**Aim of the exercise**: Where the word "size" appears in a line below, copy the whole line.

Document layout detection data
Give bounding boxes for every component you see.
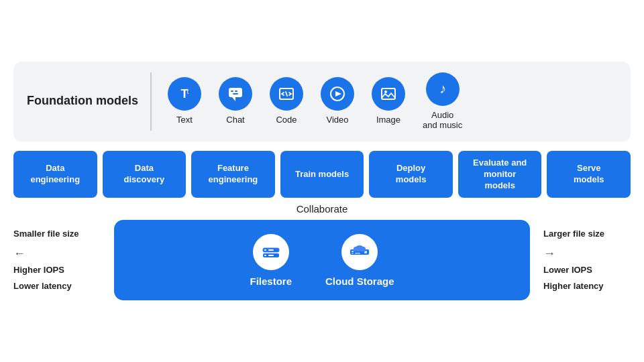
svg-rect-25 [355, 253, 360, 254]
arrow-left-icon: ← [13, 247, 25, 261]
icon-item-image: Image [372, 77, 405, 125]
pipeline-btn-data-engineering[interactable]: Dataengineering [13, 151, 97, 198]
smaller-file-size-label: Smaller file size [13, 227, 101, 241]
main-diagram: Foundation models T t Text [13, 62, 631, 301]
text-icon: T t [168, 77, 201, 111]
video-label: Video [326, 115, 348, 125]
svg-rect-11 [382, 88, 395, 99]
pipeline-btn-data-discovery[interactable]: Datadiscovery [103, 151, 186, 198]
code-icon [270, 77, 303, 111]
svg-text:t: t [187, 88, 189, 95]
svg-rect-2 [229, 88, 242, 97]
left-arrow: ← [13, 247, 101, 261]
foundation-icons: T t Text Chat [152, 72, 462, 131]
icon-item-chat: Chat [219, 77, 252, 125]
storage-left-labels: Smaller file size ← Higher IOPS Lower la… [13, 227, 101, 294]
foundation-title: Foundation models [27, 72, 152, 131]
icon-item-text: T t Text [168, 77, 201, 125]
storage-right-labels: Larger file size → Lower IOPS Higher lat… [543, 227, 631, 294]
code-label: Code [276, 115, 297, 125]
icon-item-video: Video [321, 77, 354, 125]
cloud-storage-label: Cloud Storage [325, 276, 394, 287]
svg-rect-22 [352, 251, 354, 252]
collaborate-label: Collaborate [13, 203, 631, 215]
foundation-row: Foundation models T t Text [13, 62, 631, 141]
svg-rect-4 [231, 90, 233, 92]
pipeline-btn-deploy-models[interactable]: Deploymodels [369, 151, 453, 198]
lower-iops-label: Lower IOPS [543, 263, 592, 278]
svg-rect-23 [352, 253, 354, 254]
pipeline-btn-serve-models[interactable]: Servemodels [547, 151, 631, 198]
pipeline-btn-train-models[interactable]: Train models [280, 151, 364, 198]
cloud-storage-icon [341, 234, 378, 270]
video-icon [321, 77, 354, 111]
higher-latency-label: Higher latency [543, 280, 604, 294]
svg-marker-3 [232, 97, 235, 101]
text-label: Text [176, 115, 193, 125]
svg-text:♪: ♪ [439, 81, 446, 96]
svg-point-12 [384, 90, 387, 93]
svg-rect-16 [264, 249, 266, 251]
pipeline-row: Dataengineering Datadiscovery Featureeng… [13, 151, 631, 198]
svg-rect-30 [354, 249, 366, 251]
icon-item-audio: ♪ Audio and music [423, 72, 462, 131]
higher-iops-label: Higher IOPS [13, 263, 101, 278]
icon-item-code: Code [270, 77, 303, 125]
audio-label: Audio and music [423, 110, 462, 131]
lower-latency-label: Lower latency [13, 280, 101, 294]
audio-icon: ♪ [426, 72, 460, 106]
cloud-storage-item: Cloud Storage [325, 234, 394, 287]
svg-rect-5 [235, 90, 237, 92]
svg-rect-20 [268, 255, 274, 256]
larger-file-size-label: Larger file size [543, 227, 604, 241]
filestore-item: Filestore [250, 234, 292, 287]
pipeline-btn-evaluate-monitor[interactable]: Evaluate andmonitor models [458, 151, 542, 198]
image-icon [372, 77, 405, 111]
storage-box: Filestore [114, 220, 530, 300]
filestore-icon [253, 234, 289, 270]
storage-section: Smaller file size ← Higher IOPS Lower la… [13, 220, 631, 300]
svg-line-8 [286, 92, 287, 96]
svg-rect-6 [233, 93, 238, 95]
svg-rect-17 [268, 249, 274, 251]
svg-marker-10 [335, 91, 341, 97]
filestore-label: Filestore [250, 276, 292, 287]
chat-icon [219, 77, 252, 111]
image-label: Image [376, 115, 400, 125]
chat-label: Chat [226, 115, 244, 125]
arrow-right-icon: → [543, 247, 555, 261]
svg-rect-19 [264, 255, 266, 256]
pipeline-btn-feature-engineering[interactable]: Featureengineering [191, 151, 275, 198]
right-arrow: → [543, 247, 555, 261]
--
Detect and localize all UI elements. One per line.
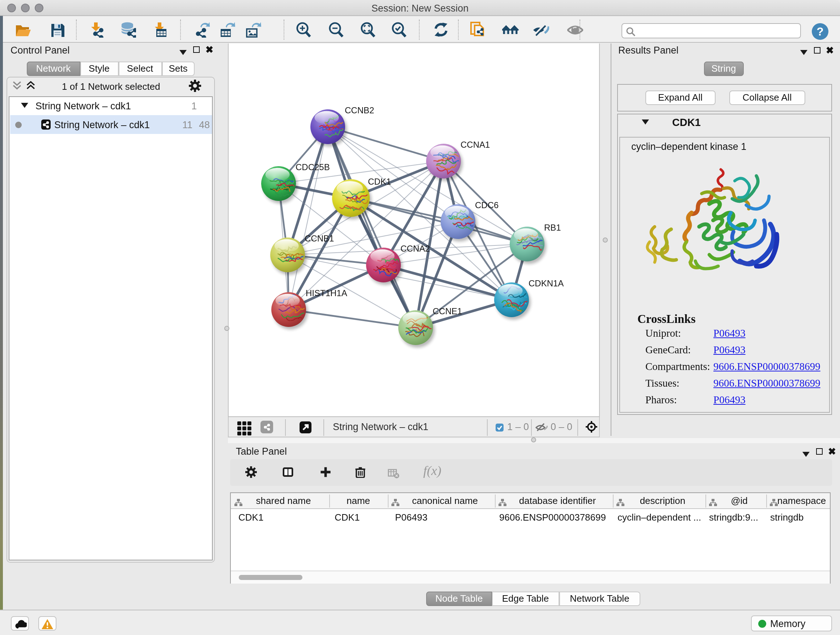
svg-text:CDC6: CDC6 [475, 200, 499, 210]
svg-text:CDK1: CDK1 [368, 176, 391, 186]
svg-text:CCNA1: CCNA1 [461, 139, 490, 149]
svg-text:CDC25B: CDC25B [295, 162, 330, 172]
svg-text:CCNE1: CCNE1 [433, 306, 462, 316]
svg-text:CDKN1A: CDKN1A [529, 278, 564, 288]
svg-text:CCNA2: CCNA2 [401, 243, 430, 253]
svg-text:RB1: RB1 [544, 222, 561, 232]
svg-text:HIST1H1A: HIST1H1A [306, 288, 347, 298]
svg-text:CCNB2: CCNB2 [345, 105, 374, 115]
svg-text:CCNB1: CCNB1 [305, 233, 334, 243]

**The completed task**:
smaller-file-size-label: Smaller file size [13, 227, 101, 241]
storage-left-labels: Smaller file size ← Higher IOPS Lower la… [13, 227, 101, 294]
storage-right-labels: Larger file size → Lower IOPS Higher lat… [543, 227, 631, 294]
larger-file-size-label: Larger file size [543, 227, 604, 241]
storage-section: Smaller file size ← Higher IOPS Lower la… [13, 220, 631, 300]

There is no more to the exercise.